Why Your Brand Is Not What You’re Selling
Brand has always been about trust.
Brand has always been about choice. And most executives in most boardrooms will agree that a strong brand can provide a competitive advantage.
Today, marketing is evolving. Overly promotional tactics can actually hurt your brand image. Digital, social and mobile consumers are looking to interact with brands on their terms – when and where and how they want.
And yet many businesses continue to define their brand based on what they sell. And many marketers continue to push that message on the shrinking minority who click on banners, watch TV commercials (on TV, in real time) and open emails.
“Content marketing is all the marketing that’s left” is one of my favorite quotes from popular author and branding expert Seth Godin.
And I agree with him because effective content marketing delivers content people actually want: real stories that people need or that they will actually enjoy.
To do this you have to follow a very small set of simple rules:
- Make it interesting. A great story. Relevant to your audience. An important lesson or a key trend.
- Make the reader the hero of the story. Don’t sell. Connect on a human level. Tap into emotions.
- Take the brand out of the story. Don’t promote the brand. Be the platform. Not the story itself.
Some iconic consumer brands like Coca-Cola can break these rules because for many people all over the world, there is already an emotional connection to the brand.
I mean who doesn’t want to teach the world to sing in perfect harmony. And almost all of you know what I mean without even clicking the link. (But seriously, go watch it.)

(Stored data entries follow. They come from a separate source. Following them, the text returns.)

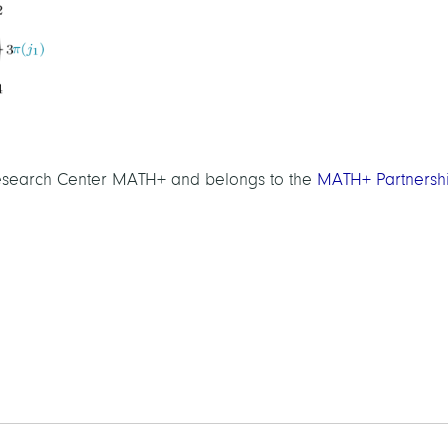
 Research Center MATH+ and belongs to the
MATH+ Partnersh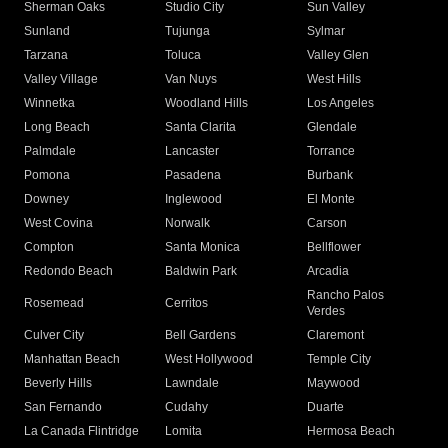
Sherman Oaks
Studio City
Sun Valley
Sunland
Tujunga
Sylmar
Tarzana
Toluca
Valley Glen
Valley Village
Van Nuys
West Hills
Winnetka
Woodland Hills
Los Angeles
Long Beach
Santa Clarita
Glendale
Palmdale
Lancaster
Torrance
Pomona
Pasadena
Burbank
Downey
Inglewood
El Monte
West Covina
Norwalk
Carson
Compton
Santa Monica
Bellflower
Redondo Beach
Baldwin Park
Arcadia
Rancho Palos
Rosemead
Cerritos
Verdes
Culver City
Bell Gardens
Claremont
Manhattan Beach
West Hollywood
Temple City
Beverly Hills
Lawndale
Maywood
San Fernando
Cudahy
Duarte
La Canada Flintridge
Lomita
Hermosa Beach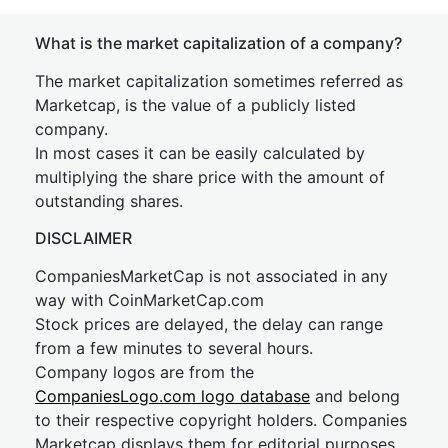
What is the market capitalization of a company?
The market capitalization sometimes referred as
Marketcap, is the value of a publicly listed
company.
In most cases it can be easily calculated by
multiplying the share price with the amount of
outstanding shares.
DISCLAIMER
CompaniesMarketCap is not associated in any
way with CoinMarketCap.com
Stock prices are delayed, the delay can range
from a few minutes to several hours.
Company logos are from the
CompaniesLogo.com logo database
and belong
to their respective copyright holders. Companies
Marketcap displays them for editorial purposes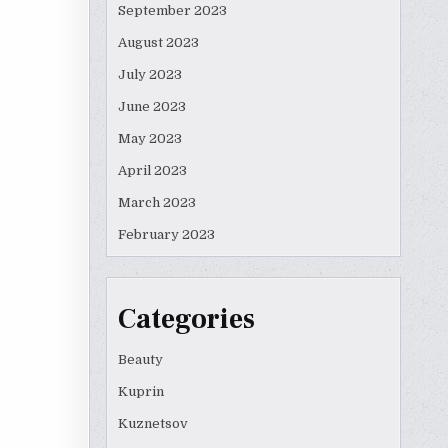
September 2023
August 2023
July 2023
June 2023
May 2023
April 2023
March 2023
February 2023
Categories
Beauty
Kuprin
Kuznetsov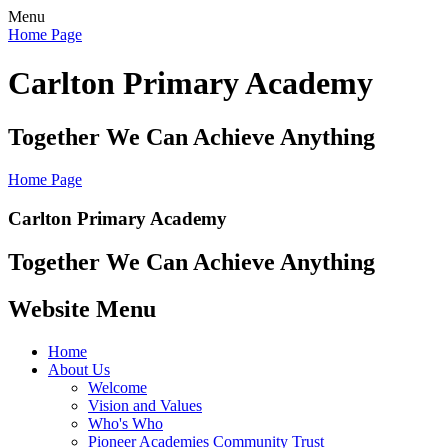
Menu
Home Page
Carlton Primary Academy
Together We Can Achieve Anything
Home Page
Carlton Primary Academy
Together We Can Achieve Anything
Website Menu
Home
About Us
Welcome
Vision and Values
Who's Who
Pioneer Academies Community Trust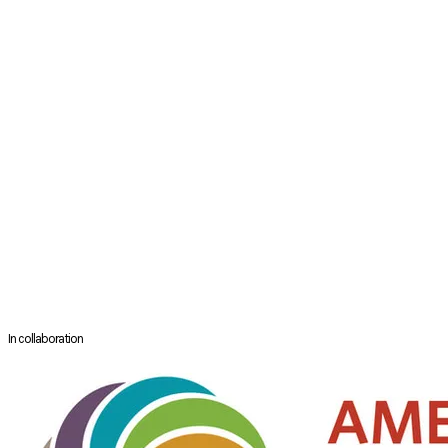
Department of ENT & Head and Neck
N.C. Jindal Institute of Medical Sciences
Hisar, India
Dr. Madhuri Mehta is the director of department of ENT and Head and
Neck in N. C. Jindal Institute of Medical Sciences at Hisar since last 30
years. She practices all aspects of ENT and Head and Neck and has
performed around 40,000 surgeries till now. Her special area of
interest is otology, in which she has authored 5 books published by
Thieme publications and Jaypee Publications. She has trained more
than 25 fellows from India and all around the world. She is being
regularly invited to deliver lectures at various prestigious conferences
in India and abroad. She has been performing live surgeries at various
institutes in India as part of live surgical workshops.
In collaboration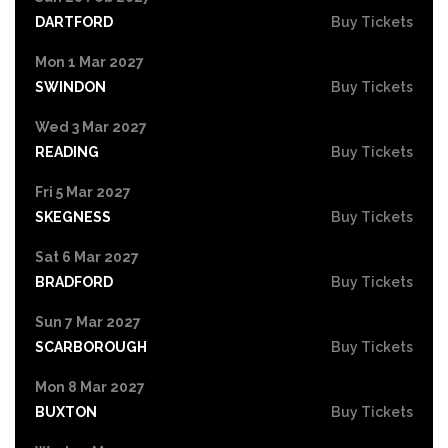
DARTFORD
Buy Tickets
Mon 1 Mar 2027
SWINDON
Buy Tickets
Wed 3 Mar 2027
READING
Buy Tickets
Fri 5 Mar 2027
SKEGNESS
Buy Tickets
Sat 6 Mar 2027
BRADFORD
Buy Tickets
Sun 7 Mar 2027
SCARBOROUGH
Buy Tickets
Mon 8 Mar 2027
BUXTON
Buy Tickets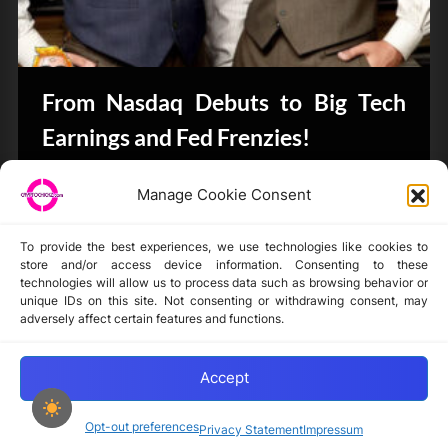
From Nasdaq Debuts to Big Tech
Earnings and Fed Frenzies!
CryptoButthead.com
Manage Cookie Consent
To provide the best experiences, we use technologies like cookies to
store and/or access device information. Consenting to these
technologies will allow us to process data such as browsing behavior or
unique IDs on this site. Not consenting or withdrawing consent, may
Disclaimer
adversely affect certain features and functions.
Privacy Statement
Opt-out preferences
Accept
Opt-out preferences
Privacy Statement
Impressum
Copyright © 2024-2025 cryptochickz.com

Take the brand out of the story? Don’t promote our products? Yeah, right!
I know this is tough. Whether you are with a large company or you work for yourself, we all work for businesses that want to see results. We have limited budgets and even shorter attention spans. We do not have the time to prove ROI.
How many of you have been asked the question “Oh yeah? But how does this help me sell more stuff?”
We are constantly fighting this instinct to talk about our products or promote our brand.
Don’t try to manage your brand. Manage your character as a business!
I recently saw this video, simply called “IBM on Brand” (embedded below) by Jon Iwata that provides some amazing and heartfelt perspective. Jon is Senior Vice President of Marketing and Communication at IBM. He is also a 30-year veteran of the company so I think he knows a little bit about the tradition of the IBM brand. Here is a summary transcript:
- In the video, Jon talks about how there is not much formal documentation in all the 100-year archives on the IBM brand. And yet it has grown into a “globally recognized, respected and valued” brand.
- They don’t try to manage the IBM brand they try to manage their “character as a business.” And they’ve never “defined IBM by what they are selling.”
- Jon continues that they’ve learned that “if you make that mistake, you will have to go through a lot of expense and trouble” to change people’s minds once whatever it is that you are selling, is replaced by something new. Jon used great examples from punch cards, to mainframes, to PCs, to cloud and analytics.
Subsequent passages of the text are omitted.